The article contends that procedurally, Sargon does not go as far as Daubert. In Daubert, Justice Blackmun explicitly stated that in applying the new empirical validation test, the trial judge should follow the procedures prescribed by Federal Rule of Evidence 104(a). That statement is significant because under Rule 104(a), the trial judge acts as a factfinder and can consider the credibility of the proffered foundational testimony. In contrast, Sargon does not even mention California Evidence Code section 405, the California analogue to Rule 104(a). Moreover, Justice Chin’s opinion relies heavily on a law review article that proposed empowering California trial judges to conduct a circumscribed, sufficiency inquiry, determining only whether, as a matter of logic, the empirical data and reasoning cited support the hypothesis that the expert’s general theory or technique is valid. The California Supreme Court may eventually grant state trial judges the power to assess the credibility of the proponent’s foundational testimony, but the court has not done so yet.

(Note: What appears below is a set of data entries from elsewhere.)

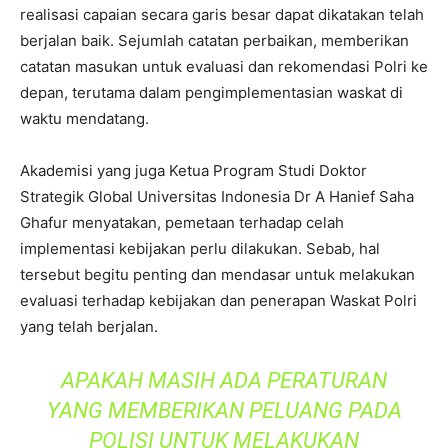
realisasi capaian secara garis besar dapat dikatakan telah
berjalan baik. Sejumlah catatan perbaikan, memberikan
catatan masukan untuk evaluasi dan rekomendasi Polri ke
depan, terutama dalam pengimplementasian waskat di
waktu mendatang.
Akademisi yang juga Ketua Program Studi Doktor
Strategik Global Universitas Indonesia Dr A Hanief Saha
Ghafur menyatakan, pemetaan terhadap celah
implementasi kebijakan perlu dilakukan. Sebab, hal
tersebut begitu penting dan mendasar untuk melakukan
evaluasi terhadap kebijakan dan penerapan Waskat Polri
yang telah berjalan.
APAKAH MASIH ADA PERATURAN
YANG MEMBERIKAN PELUANG PADA
POLISI UNTUK MELAKUKAN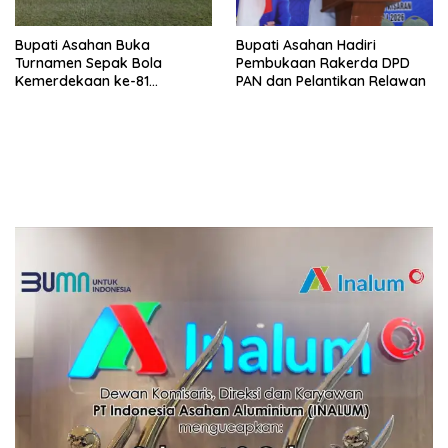
Bupati Asahan Buka
Bupati Asahan Hadiri
Turnamen Sepak Bola
Pembukaan Rakerda DPD
Kemerdekaan ke-81
PAN dan Pelantikan Relawan
Perebutkan Piala Dandim
0208/Asahan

The article also argues that the Sargon court’s approving treatment of two other United States Supreme Court decisions, Kumho and Joiner, lends clarity to the substantive scope of the holding in Sargon. In Kumho, the U.S. Supreme Court announced that its reliability test applies across the board to all types of expert testimony, not only purportedly scientific testimony. In his opinion in Sargon, Justice Chin did not differentiate among the various species of expertise. The parallel between Sargon and Joiner is even more striking. In Joiner, the plaintiffs’ experts extrapolated an opinion about human causation from animal studies. The trial judge excluded the opinion for the stated reason that there were several marked dissimilarities between the facts in the pending case and the circumstances obtaining in the animal studies. The Supreme Court upheld the trial judge ruling and emphasized that the trial judge has the power to assess the aptness of the analogy between the data the expert relies on and the facts of the pending case. Likewise, in Sargon, the trial judge excluded the plaintiff’s lost profits opinion because, in the judge’s mind, there were significant differences between Sargon and the “Big Six” dental implant companies the expert analogized to. Thus, under Sargon as under Joiner, the trial judge has discretion to critically evaluate the expert’s analogical reasoning connecting the facts of the pending case to the empirical data cited as the basis for the expert’s opinion.